At the weekly media forum Habi at Kape at Abreeza Mall, hog raisers brought lechon and proceeded to partake of it to show that eating pork in the time of the African Swine Fever is still safe.

With the massive hog culling or depopulation, if you will, many stay away from pork and choose other kinds of meat. Pretty soon, rabbit meat will find its way to our table. It is said to be healthier, high in protein and low in cholesterol, calories and sodium.

This reminds me of Richard Adam’s novel Watership Down, a story of survival and quest to adamantly follow the road less travelled. The rabbit Fiver, who led a warren to a home far from the intrusion of man, had to go through a lot of sacrifices and challenges coming from all directions, before he finally finds a new home for everyone. One of the nicest places they spent was in a farm with healthy, cleared-eye rabbits running around the hills and valleys.
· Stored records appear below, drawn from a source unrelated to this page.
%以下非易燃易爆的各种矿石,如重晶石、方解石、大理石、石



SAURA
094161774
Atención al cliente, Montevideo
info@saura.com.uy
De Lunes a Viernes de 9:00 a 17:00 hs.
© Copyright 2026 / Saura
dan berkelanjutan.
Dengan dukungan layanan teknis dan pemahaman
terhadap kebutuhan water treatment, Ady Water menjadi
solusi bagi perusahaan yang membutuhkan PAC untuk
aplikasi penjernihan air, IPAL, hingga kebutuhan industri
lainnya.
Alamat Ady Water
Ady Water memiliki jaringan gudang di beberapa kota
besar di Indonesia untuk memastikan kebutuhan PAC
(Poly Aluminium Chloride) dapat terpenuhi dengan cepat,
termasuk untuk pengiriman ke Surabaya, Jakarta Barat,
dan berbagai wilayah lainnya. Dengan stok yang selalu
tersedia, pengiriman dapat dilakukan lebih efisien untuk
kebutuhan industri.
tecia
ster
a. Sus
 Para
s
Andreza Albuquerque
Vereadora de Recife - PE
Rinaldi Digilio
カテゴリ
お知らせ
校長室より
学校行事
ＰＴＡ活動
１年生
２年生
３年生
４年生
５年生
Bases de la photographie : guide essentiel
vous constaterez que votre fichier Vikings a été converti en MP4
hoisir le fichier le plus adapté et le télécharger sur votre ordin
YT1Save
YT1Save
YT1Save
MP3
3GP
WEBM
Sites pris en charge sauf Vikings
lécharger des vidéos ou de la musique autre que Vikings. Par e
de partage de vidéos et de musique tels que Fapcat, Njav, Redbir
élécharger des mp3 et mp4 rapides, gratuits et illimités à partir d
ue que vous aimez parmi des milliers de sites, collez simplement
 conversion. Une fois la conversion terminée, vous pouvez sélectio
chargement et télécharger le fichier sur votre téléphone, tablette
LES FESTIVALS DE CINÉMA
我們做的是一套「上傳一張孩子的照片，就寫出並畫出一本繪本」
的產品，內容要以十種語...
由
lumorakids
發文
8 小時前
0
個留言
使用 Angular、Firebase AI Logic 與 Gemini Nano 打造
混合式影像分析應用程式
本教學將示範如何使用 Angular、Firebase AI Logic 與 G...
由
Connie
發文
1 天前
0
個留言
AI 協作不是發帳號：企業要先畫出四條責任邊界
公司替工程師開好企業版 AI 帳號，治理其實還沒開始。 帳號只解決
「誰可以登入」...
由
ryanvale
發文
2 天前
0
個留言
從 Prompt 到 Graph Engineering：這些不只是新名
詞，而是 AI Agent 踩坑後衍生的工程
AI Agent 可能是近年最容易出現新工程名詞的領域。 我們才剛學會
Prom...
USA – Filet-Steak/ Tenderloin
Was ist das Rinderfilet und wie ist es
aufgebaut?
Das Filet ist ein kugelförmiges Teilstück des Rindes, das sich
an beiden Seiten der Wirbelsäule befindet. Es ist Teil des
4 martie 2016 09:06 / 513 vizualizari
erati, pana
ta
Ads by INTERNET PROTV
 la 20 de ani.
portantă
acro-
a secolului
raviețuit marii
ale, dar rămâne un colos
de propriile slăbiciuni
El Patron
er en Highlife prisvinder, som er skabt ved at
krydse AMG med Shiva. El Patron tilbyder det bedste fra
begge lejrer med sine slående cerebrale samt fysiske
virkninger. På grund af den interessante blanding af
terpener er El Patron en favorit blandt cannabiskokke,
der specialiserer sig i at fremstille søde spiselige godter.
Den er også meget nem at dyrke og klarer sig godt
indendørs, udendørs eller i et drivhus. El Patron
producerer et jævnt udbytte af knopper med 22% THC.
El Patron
Little did Fiver’s team know that these fat rabbits were served for man’s consumption. We are not sure if rabbit meat can ever be part of our diet, as most still see rabbits as pets.
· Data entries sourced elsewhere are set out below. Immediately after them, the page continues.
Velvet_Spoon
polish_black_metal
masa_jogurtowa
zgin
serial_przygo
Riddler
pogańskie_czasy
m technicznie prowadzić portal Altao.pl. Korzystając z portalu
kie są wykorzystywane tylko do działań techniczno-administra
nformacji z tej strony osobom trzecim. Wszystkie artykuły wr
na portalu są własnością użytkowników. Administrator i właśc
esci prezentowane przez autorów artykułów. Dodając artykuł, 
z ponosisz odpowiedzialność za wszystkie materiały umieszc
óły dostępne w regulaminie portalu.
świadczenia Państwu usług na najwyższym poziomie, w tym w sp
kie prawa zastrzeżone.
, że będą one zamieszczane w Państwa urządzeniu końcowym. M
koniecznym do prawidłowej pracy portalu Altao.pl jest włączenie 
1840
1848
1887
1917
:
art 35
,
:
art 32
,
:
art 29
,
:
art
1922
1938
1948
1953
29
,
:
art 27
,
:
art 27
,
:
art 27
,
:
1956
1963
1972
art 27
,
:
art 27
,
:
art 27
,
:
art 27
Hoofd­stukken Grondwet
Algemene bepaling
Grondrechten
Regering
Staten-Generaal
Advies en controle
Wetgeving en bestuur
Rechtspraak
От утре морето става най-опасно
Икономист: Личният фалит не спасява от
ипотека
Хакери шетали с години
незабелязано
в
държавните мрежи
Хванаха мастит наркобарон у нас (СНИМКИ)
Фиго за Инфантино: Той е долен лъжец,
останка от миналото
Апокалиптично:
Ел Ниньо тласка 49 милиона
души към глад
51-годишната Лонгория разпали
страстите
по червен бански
No matter the low cost of investment of a rabbit farm and the speed with which they can propagate, we don’t see eating rabbit meat finding traction here. Many would rather change their diet into Paleo or plant-based, than continue to eat meat.

Should the ASF spread to other barangays or contiguous towns, consumers have to decide on the food groups, as a number still don’t allow pork in their diets. Other than that, we have to survive this disease and eat pork in the time of Swine flu.